Let $W_1$ and $W_2$ be $T$-invariant subspaces, with minimal polynomials restricted to the subspaces $W_1$ and $W_2$ being $\mu(x)$ and $\gamma(x)$ respectively. Let the minimal polynomial of $T$ be $m(x)$.

I know that if $W_1+W_2=V$, $m(x)=\text{lcm}(\mu(x),\gamma(x))$. However, is there any condition that allows me to multiply the minimal polynomials?
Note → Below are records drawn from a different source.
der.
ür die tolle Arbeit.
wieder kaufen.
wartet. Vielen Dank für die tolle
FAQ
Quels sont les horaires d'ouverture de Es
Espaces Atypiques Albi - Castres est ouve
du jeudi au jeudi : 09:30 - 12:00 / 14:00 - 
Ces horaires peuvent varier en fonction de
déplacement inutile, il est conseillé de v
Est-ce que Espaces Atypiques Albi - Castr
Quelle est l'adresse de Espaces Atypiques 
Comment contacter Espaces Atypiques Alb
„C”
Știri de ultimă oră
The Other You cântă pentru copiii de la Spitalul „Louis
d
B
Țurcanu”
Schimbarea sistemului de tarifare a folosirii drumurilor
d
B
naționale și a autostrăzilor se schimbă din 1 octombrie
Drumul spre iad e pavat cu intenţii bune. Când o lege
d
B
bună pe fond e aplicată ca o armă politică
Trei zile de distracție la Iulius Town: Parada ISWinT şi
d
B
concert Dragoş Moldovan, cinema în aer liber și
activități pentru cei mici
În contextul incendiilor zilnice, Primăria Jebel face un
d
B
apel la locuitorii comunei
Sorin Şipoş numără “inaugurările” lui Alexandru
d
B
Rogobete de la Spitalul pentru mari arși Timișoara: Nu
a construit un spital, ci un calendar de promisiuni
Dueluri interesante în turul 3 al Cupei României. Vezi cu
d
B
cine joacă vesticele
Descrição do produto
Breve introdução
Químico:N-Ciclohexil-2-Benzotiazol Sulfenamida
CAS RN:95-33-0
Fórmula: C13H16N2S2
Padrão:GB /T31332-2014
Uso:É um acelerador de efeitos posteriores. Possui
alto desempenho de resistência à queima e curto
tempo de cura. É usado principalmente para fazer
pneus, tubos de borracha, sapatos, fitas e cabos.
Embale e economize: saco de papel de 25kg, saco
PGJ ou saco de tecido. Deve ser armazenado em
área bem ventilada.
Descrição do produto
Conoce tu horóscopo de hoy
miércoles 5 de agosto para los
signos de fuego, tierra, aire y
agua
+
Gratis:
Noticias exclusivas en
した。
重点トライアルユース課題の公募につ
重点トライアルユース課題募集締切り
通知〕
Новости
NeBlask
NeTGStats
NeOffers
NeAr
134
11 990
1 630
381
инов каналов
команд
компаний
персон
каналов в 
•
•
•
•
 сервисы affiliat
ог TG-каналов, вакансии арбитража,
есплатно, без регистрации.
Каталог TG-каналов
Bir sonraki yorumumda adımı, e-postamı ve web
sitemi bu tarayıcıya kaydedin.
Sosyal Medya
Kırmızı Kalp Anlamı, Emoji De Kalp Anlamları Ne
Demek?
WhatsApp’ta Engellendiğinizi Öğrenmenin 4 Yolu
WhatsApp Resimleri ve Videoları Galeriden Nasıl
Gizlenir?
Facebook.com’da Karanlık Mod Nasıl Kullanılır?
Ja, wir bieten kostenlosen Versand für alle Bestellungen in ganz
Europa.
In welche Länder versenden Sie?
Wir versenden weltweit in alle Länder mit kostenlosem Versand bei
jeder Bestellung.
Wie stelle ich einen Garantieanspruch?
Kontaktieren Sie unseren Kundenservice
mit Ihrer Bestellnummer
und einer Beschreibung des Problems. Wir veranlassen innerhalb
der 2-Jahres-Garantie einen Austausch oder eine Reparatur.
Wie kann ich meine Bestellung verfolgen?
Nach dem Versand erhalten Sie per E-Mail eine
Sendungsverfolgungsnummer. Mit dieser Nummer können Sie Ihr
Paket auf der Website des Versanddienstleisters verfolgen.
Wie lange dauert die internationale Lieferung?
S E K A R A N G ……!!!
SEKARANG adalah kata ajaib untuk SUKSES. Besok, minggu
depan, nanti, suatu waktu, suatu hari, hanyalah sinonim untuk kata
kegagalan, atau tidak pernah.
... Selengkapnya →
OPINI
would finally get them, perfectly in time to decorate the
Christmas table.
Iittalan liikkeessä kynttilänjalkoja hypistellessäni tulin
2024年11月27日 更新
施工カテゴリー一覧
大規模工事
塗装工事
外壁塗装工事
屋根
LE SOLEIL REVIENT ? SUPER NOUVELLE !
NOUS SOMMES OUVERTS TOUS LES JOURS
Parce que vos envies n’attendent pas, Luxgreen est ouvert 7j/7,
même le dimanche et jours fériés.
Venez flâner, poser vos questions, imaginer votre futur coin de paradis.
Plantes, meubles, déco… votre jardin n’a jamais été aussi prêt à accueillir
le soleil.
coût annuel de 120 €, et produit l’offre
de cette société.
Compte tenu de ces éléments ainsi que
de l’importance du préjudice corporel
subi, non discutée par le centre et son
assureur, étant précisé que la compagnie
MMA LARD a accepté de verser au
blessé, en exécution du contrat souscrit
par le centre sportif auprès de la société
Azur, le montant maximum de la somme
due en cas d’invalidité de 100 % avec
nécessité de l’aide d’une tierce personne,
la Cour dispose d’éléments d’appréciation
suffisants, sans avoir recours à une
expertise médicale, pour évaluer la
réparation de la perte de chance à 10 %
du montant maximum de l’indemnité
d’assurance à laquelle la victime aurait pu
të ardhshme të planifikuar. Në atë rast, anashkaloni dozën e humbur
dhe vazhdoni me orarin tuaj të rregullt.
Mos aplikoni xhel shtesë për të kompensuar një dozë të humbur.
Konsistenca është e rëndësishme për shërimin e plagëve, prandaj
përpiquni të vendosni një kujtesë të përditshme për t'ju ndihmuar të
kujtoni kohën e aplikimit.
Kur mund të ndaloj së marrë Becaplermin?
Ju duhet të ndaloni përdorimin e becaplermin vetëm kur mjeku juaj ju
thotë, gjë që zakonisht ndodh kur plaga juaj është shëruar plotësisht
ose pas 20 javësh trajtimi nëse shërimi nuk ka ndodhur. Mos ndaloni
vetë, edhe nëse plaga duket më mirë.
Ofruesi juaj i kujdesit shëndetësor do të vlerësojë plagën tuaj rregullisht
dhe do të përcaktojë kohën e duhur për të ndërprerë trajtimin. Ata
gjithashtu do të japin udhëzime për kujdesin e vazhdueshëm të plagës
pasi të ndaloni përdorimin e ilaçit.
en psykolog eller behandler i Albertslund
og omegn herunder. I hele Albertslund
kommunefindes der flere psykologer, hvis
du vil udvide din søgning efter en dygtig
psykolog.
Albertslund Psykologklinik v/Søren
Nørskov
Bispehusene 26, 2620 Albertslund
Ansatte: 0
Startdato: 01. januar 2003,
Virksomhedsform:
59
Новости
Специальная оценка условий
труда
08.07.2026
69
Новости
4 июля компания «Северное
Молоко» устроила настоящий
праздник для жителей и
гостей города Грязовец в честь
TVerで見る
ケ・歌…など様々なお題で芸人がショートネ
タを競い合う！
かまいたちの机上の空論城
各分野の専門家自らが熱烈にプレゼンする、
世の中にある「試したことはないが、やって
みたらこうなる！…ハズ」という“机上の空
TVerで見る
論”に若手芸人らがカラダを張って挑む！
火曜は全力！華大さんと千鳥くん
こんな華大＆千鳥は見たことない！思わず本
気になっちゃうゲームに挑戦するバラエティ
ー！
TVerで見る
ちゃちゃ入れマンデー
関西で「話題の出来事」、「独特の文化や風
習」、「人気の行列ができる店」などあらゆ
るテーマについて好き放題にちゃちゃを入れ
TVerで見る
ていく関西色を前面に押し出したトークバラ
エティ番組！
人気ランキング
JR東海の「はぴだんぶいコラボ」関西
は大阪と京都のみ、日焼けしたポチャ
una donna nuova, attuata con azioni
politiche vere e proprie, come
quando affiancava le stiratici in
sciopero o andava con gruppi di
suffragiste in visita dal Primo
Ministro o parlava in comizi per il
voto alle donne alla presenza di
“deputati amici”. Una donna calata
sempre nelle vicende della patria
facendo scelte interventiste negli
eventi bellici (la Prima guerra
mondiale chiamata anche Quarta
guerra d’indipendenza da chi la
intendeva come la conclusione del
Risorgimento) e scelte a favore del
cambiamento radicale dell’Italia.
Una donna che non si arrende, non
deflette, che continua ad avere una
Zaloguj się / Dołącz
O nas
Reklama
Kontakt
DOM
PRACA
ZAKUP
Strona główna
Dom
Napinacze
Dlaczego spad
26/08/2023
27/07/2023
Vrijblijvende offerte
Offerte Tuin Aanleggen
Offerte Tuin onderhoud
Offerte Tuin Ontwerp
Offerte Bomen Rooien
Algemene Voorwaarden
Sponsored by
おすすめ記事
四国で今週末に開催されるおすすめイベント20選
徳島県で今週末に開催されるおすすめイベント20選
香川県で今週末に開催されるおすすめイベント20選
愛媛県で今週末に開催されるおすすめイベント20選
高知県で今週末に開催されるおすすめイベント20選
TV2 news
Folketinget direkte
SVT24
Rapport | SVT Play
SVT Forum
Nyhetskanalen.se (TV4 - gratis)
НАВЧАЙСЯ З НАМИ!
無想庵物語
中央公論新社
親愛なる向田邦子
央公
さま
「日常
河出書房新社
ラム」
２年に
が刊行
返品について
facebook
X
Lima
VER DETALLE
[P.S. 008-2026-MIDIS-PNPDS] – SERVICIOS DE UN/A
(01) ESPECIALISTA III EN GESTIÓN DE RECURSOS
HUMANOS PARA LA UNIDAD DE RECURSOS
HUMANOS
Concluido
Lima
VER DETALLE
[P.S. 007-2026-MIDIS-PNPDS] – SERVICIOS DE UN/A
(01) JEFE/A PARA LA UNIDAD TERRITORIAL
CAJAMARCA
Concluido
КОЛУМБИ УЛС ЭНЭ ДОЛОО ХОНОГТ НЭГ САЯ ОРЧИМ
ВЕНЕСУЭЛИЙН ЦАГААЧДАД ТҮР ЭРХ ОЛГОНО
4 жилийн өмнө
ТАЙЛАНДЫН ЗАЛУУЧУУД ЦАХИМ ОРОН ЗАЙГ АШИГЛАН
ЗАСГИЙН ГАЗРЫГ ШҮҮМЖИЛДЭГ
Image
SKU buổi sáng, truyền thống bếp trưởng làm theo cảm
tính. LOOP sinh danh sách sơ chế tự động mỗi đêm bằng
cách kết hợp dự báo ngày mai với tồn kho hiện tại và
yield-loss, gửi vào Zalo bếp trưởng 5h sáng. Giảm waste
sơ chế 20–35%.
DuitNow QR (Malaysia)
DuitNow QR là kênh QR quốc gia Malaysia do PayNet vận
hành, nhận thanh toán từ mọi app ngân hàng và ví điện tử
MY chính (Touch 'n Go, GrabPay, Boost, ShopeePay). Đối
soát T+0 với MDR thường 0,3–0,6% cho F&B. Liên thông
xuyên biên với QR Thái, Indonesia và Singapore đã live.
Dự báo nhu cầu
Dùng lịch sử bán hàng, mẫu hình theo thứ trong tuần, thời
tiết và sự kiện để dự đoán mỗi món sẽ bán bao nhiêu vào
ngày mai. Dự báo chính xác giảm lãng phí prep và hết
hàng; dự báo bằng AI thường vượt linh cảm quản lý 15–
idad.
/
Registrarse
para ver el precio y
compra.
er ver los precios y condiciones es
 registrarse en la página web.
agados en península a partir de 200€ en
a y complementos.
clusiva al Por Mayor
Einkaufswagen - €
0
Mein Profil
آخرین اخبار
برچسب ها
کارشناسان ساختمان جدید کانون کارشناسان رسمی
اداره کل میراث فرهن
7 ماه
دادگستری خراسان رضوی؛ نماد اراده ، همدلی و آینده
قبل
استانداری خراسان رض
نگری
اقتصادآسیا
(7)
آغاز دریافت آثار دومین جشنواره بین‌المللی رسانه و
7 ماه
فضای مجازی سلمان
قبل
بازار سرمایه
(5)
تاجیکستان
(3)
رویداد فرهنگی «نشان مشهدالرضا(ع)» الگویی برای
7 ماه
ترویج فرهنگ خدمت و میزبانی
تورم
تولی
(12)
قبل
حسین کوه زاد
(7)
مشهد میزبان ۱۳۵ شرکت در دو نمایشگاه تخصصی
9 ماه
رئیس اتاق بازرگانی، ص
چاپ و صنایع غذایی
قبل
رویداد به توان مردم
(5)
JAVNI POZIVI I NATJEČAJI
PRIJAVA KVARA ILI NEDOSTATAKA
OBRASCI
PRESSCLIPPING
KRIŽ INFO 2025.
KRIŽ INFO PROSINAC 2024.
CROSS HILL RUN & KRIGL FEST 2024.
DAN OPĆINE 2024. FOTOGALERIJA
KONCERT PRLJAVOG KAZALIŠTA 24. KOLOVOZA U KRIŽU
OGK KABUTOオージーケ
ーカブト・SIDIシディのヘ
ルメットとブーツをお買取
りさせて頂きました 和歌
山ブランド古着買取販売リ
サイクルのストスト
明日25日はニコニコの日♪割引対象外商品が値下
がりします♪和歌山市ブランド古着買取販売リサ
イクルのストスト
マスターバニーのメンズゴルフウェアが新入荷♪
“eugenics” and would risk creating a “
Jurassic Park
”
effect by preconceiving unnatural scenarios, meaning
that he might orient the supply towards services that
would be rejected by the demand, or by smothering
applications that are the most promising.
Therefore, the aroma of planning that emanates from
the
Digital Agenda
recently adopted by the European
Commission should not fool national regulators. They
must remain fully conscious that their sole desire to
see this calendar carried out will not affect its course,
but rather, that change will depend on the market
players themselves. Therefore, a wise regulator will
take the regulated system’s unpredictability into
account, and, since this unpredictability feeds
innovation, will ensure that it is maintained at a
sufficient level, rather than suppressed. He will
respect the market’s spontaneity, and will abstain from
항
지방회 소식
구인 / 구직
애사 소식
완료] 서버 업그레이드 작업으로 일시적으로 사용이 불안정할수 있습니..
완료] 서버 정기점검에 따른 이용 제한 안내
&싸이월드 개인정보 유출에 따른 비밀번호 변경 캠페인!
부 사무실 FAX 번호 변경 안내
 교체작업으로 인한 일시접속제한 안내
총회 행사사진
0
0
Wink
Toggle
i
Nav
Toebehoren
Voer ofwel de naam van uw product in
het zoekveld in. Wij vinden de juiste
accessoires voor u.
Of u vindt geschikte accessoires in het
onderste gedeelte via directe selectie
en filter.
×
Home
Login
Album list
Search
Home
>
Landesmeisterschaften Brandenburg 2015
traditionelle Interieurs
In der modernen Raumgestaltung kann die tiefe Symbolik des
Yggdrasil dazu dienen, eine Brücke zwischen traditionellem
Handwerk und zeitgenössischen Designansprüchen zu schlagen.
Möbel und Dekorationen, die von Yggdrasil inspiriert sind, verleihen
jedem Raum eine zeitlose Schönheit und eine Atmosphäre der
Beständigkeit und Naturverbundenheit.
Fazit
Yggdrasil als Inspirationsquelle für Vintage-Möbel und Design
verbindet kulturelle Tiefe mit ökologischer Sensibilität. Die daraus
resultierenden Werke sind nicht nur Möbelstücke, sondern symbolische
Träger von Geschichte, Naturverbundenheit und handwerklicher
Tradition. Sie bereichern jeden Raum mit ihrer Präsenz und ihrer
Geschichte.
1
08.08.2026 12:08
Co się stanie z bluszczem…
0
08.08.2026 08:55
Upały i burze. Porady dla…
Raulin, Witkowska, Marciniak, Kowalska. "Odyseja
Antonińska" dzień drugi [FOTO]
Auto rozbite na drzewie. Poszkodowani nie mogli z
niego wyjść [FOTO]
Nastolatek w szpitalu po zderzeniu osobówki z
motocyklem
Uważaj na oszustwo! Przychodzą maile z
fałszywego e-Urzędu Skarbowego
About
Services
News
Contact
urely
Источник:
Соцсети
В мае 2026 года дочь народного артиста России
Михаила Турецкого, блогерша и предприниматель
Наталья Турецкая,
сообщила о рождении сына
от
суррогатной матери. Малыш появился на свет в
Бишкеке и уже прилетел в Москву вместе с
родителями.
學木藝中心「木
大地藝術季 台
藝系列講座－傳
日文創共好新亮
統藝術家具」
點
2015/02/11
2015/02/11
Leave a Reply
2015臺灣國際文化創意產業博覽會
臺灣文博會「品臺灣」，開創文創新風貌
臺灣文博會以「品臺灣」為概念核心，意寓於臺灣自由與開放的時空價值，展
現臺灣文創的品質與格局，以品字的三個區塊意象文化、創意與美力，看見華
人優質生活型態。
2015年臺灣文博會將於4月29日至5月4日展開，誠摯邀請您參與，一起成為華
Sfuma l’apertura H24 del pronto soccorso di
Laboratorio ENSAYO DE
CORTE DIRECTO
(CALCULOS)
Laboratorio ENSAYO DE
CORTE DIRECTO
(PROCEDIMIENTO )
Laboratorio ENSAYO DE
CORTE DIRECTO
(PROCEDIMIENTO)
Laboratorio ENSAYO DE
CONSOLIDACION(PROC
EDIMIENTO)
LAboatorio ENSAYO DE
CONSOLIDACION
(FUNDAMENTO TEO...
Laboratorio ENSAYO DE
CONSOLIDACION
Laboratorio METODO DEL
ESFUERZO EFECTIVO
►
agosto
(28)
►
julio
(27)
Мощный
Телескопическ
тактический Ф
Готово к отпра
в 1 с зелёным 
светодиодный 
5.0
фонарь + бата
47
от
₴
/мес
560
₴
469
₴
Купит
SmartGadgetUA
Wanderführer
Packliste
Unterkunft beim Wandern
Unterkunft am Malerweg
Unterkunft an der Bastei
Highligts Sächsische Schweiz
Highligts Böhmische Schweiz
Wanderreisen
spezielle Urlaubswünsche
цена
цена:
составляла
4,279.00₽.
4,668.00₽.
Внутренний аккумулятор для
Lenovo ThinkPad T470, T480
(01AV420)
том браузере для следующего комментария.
That is, are there any conditions on the subspaces $W_1$ and $W_2$ that allow me to say $m(x)=\mu(x) \gamma(x)$. I don't think that $W_1 \oplus W_2=V$ is strong enough, as mentioned in this post, because I need $\gcd(\mu(x),\gamma(x))=1$, but if $T$ is the identity operator, I can always take a basis for $V=\{b_1, b_2, \cdots b_n\}$, and let the cyclic subspace generated by $b_i$ be $Z[I, b_i]$. Clearly $V=Z[I, b_1] \oplus Z[I, b_2] \cdots \oplus Z[I, b_n]$, but the minimal polynomial of $I$ restricted to any $Z[I, b_i]$ is $(x-1)$, so their $\gcd$'s are $(x-1)$.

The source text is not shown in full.